Nothing but the pictures gets dropped; retype every entry exactly.

Screenshot grounding data
______

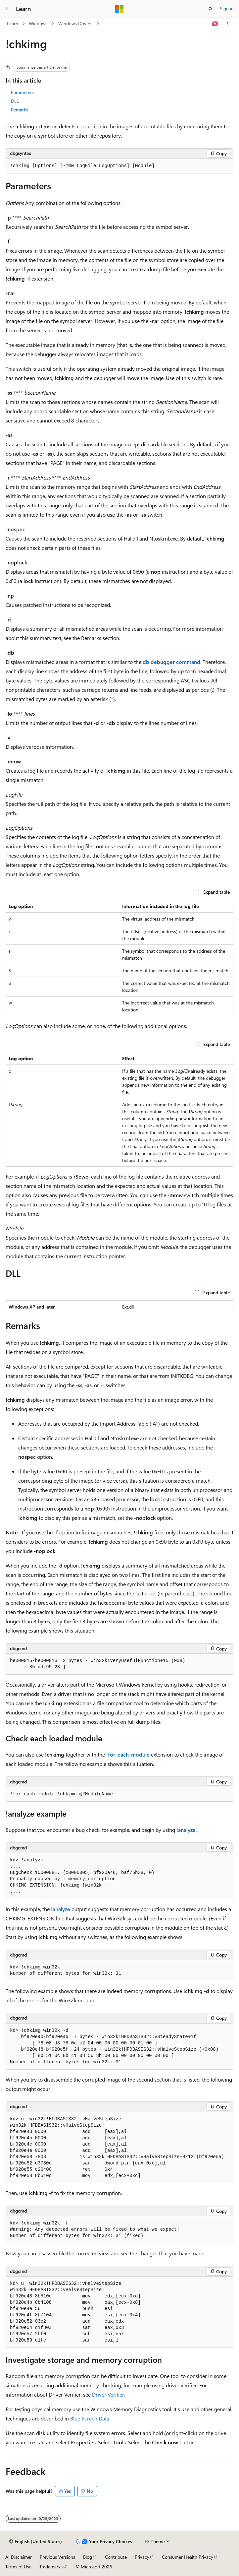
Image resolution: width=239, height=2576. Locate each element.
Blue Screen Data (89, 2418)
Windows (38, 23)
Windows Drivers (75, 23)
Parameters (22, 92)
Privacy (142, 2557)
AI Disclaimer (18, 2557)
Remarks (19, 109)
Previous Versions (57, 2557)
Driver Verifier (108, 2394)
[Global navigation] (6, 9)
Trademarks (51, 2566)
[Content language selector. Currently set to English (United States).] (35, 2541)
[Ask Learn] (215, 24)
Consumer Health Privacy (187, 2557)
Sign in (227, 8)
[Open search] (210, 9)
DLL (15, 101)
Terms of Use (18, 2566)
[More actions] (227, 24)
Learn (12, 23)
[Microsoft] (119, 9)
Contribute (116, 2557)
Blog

______

§ Result of this exercise
Image resolution: width=239, height=2576. Locate each element.
Blue Screen Data (89, 2418)
Windows (38, 23)
Windows Drivers (75, 23)
Parameters (22, 92)
Privacy (142, 2557)
AI Disclaimer (18, 2557)
Remarks (19, 109)
Previous Versions (57, 2557)
Driver Verifier (108, 2394)
[Global navigation] (6, 9)
Trademarks (51, 2566)
[Content language selector. Currently set to English (United States).] (35, 2541)
[Ask Learn] (215, 24)
Consumer Health Privacy (187, 2557)
Sign in (227, 8)
[Open search] (210, 9)
DLL (15, 101)
Terms of Use (18, 2566)
[More actions] (227, 24)
Learn (12, 23)
[Microsoft] (119, 9)
Contribute (116, 2557)
Blog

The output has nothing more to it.